Due to the Thanksgiving holiday on Thursday, US data will be brought forward one day and data from the latest FOMC meeting will be released on Tuesday instead of the usual Wednesday. Since their last meeting, Federal Reserve Chairman Jerome Powell has spoken alongside several other policymakers, suggesting that the Fed is in no rush to raise interest rates due to evidence that pressures inflationary pressures continue to ease at a gradual pace.
We then had a weaker CPI report followed by a failed PPI last week, both pointing to easing price pressures. Therefore, the FOMC minutes may have limited impact unless they reveal that the Fed was already more dovish than expected, in which case we could see the dollar fall in reaction. Otherwise, most of this week could well be characterized by consolidation in what will be a quieter week for data and given the shorter week for the US and Japan.

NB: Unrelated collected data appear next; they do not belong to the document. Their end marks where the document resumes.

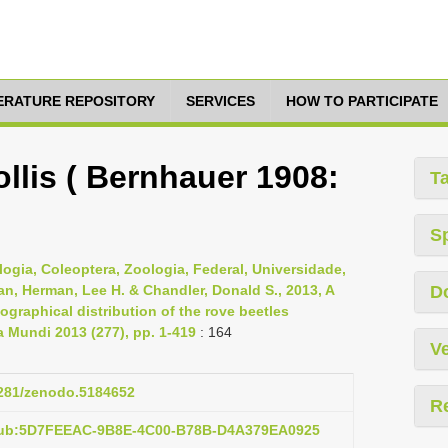
TERATURE REPOSITORY
SERVICES
HOW TO PARTICIPATE
llis ( Bernhauer 1908:
T
S
logia, Coleoptera, Zoologia, Federal, Universidade,
Jan, Herman, Lee H. & Chandler, Donald S., 2013, A
D
graphical distribution of the rove beetles
ta Mundi 2013 (277), pp. 1-419
: 164
Ve
.5281/zenodo.5184652
R
:pub:5D7FEEAC-9B8E-4C00-B78B-D4A379EA0925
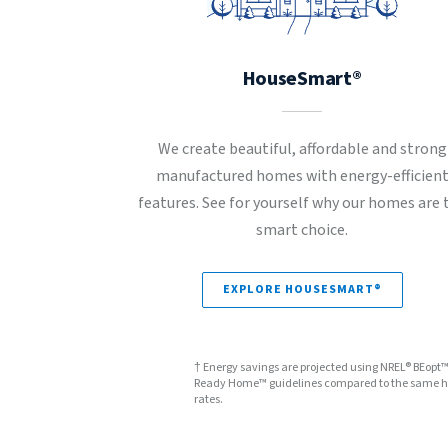
HouseSmart®
We create beautiful, affordable and strong
manufactured homes with energy-efficien
features. See for yourself why our homes are 
smart choice.
EXPLORE HOUSESMART®
† Energy savings are projected using NREL® BEopt
Ready Home™ guidelines compared to the same hom
rates.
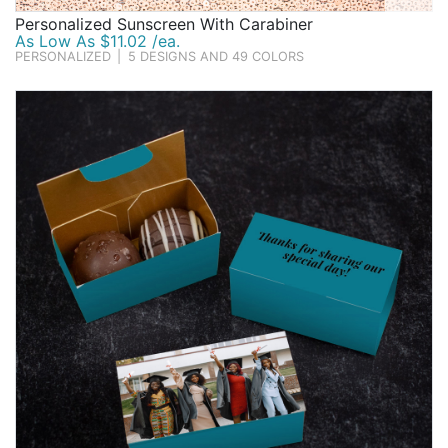
Personalized Sunscreen With Carabiner
As Low As $11.02 /ea.
PERSONALIZED
|
5 DESIGNS AND 49 COLORS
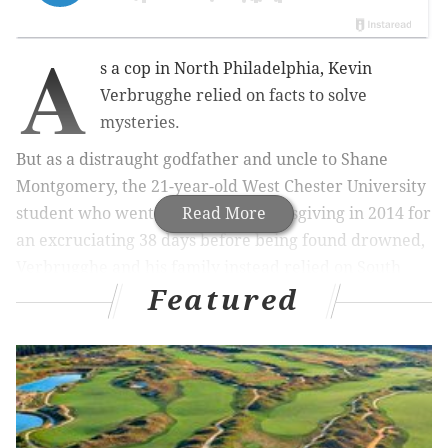
A
s a cop in North Philadelphia, Kevin
Verbrugghe relied on facts to solve
mysteries.
But as a distraught godfather and uncle to Shane
Montgomery, the 21-year-old West Chester University
student who went missing on Thanksgiving in 2014 for
Read More
an excruciating 38 days before being found drowned,
Verbrugghe and his family instead relied on South
Featured
Jersey psychic and medium Kym Durham.
In the end, Montgomery’s body was located in an
unexpected place: about a half-mile downstream
from the Manayunk pub he had walked away from
and perhaps 800 yards from where his keys were
recovered by divers combing the Schuylkill River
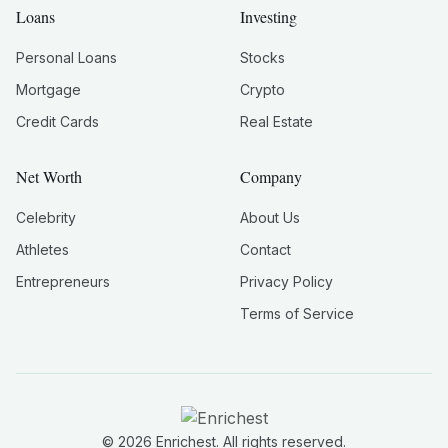
Loans
Investing
Personal Loans
Stocks
Mortgage
Crypto
Credit Cards
Real Estate
Net Worth
Company
Celebrity
About Us
Athletes
Contact
Entrepreneurs
Privacy Policy
Terms of Service
©
2026
Enrichest. All rights reserved.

The latest PMI data will be published between Thursday and Friday, with those from Europe and the US being the most relevant for the EUR/USD pair.
Despite positive signs on the inflation front, growth remains a major concern for most European countries, which may limit the upside potential of stocks like EUR/USD and GBP/USD in the outlook. slightly longer. Lately we have seen a slight improvement in some forward-looking indicators, such as the German ZEW survey and the Sentix investor confidence index for the eurozone.
But the PMI has remained bearish throughout the year, while retrospective data has been mostly negative. However, if surveyed purchasing managers in the manufacturing and service industries indicate that conditions have improved in November, then we could see the euro and pound regain ground against the dollar.
Unlike Europe, US PMIs again surpassed the expansion threshold of 50.0, if only just, last month. We have also seen resilience in other US data, while inflation has started to fall more rapidly. So far, it looks like the United States can avoid a recession despite high interest rates.
But let’s see if the resilience of the world’s largest economy will remain or if high interest rates will take their toll. Preliminary PMI data will give us a snapshot of the health of the US economy on the final day of the week. But with many U.S. investors expected to be on vacation, volatility could be low on Friday.
EUR/USD Technical Analysis
Following last Tuesday’s big rally, the EURUSD consolidated those gains bullishly over the next two sessions, giving up very little and staying above the 200-day average. This strongly suggested that more gains could be on the way, which occurred on Friday.
The continuation of Friday’s bullish momentum means that the path of least resistance remains bullish for now, with support now being the area where EUR/USD had struggled in the middle of last week, namely between 1.0880 and 1.0900 .
The line in the sand is now at 1.0825, Friday’s low. If EUR/USD were to fall below that level now, I would expect to see a correction towards the base of last week’s breakout at 1.0725ish. But this is not my base scenario.
Given the increasing bullish momentum and price action, a run towards the 1.10 level seems the more likely scenario from here, than a drop below 1.0825.